FCA boss says UK firms have stepped up their preparations of a no-deal Brexit

The chief executive of the Financial Conduct Authority (FCA) has stated that preparations for the possibility of a no-deal Brexit have increased, but that there is still work to be done.

Speaking at a Bloomberg event, Andrew Bailey was careful to start by saying that the FCA has taken no position “on the substance of Brexit itself.” Nevertheless, he stated that it was in the job description to prepare for a “full range of possible outcomes and scenarios”.

Bailey stated that “the largest part of the overall Brexit preparation work” has so far been to prepare for a no-deal Brexit “because it would involve the largest change in short order.”

The FCA CEO said, “There is no reason to believe that Brexit should restrict access to financial markets. The UK’s financial markets are – as the IMF has described them – a global public good, and we want to keep it that way.”

Quoting the Bank of England, the FCA CEO continued that the preperations made over the past year has soften the blow of a potential no-deal exodus from the EU.

Baily continued, “Firms in the UK have stepped up their preparations, the authorities in the UK have made good progress, and in the EU authorities have mitigated risks of material disruption to cleared derivative markets by announcing temporary recognition and conditional equivalence decisions for the UK’s CCPs and the regulatory framework for them – though I should make clear that with the elapsing of time, there will need soon to be agreement to renew this arrangement.”

He added, “Most EU states with material uncleared derivatives activity have implemented measures which seek to address cross border contract continuity – though some uncertainty remains about the scope of current or proposed legislation in some jurisdictions.

“On this point, I think there would be real benefit with our EU counterparts to making clear that in practical terms we will aim to mitigate any disruption to markets, and thus do what we need to do to preserve integrity. I can assure you that this is what the FCA will do.”

Recounting the FCA’s activities to prepare for Brexit, Bailey stated that the financial market watchdog has worked closely with both the Treasury and the Bank of England to ensure the EU laws regulating the financial services market has been implemented into UK law by the exit date.
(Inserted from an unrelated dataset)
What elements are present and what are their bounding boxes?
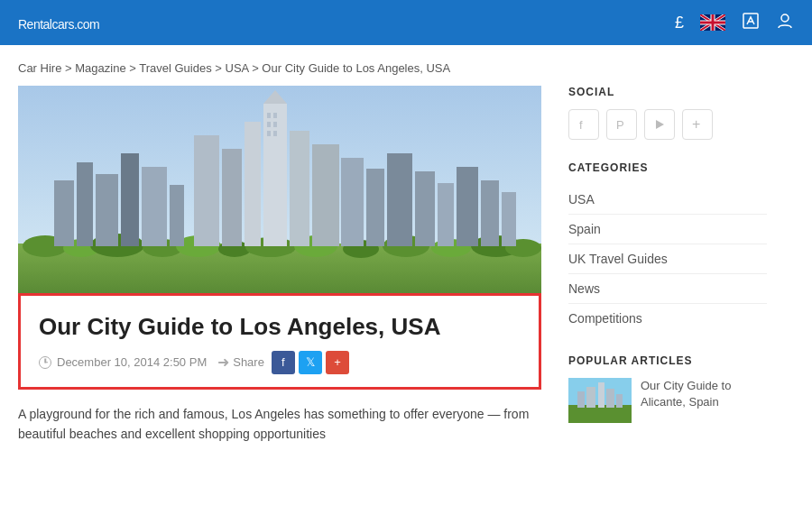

So far, 50 statutory instruments have been created to this end.

He also announced that in the case of a no-deal Brexit, the FCA intended to make full use of its power to phase in changes as per the EU (Withdrawal) Act 2018. This, Bailey added, gives firms more breathing space to prepare for any upcoming legal changes.

To prepare for Brexit, the FCA has also worked closely with the European Securities and Markets authority (ESMA) and other regulatory authorities of the EU member states.

“As I said in April, wherever we end up, our markets will remain closely linked and we will continue to co-operate closely with our EU counterparts after exit in order to meet our objectives,” Bailey said.

He did, however, note that there are still work to be done in seven different areas. They were the Share Trading Obligation, the Derivatives Trading Obligation, clearing, uncleared derivatives, data exchange, progress on contract repapering and retail financial services preparation.

“Inevitably, we cannot relax, progress is welcome but there are issues still to be resolved and uncertainly to be dealt with,” Bailey said.